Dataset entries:
════════════════════
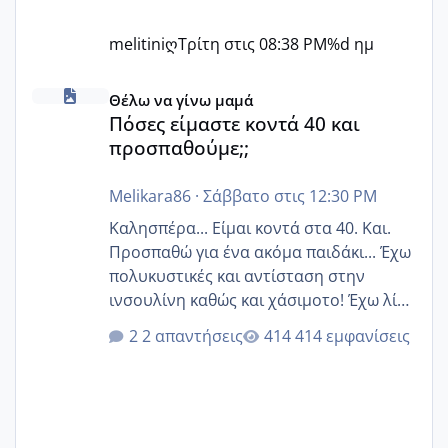
melitiniღ
Τρίτη στις 08:38 PM
%d ημ
Πόσες είμαστε κοντά 40 και προσπαθούμε;;
Θέλω να γίνω μαμά
Πόσες είμαστε κοντά 40 και
προσπαθούμε;;
Melikara86
·
Σάββατο στις 12:30 PM
Καλησπέρα... Είμαι κοντά στα 40. Και.
Προσπαθώ για ένα ακόμα παιδάκι... Έχω
πολυκυστικές και αντίσταση στην
ινσουλίνη καθώς και χάσιμοτο! Έχω λίγα
κιλά παραπάνω και όσο κ αν προσπαθώ
2 απαντήσεις
414 εμφανίσεις
δεν χάνω εύκολα! Προσπαθώ για ακόμη
ένα παιδί εδώ και 1,5 χρόνο! Θέλετε να
γράψετε όσες κοπέλες είστε σε
παρόμοια φάση;; Αυτή την στιγμή έχω
δύο χαμένους κύκλους δεν έχω έρθει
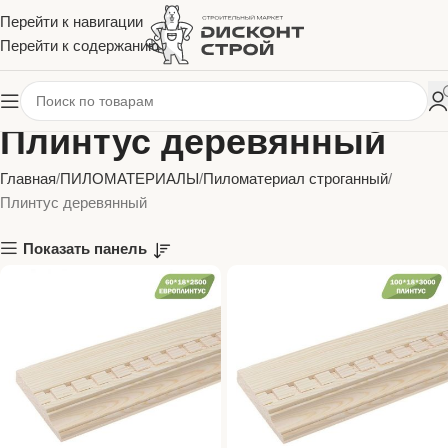
Перейти к навигации
Перейти к содержанию
Плинтус деревянный
Главная
ПИЛОМАТЕРИАЛЫ
Пиломатериал строганный
Плинтус деревянный
Показать панель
════════════════════
Check each line of the records above for "στις", and copy those that have it.

§ ANSWER TO THIS PROBLEM
Τρίτη στις 08:38 PM
Σάββατο στις 12:30 PM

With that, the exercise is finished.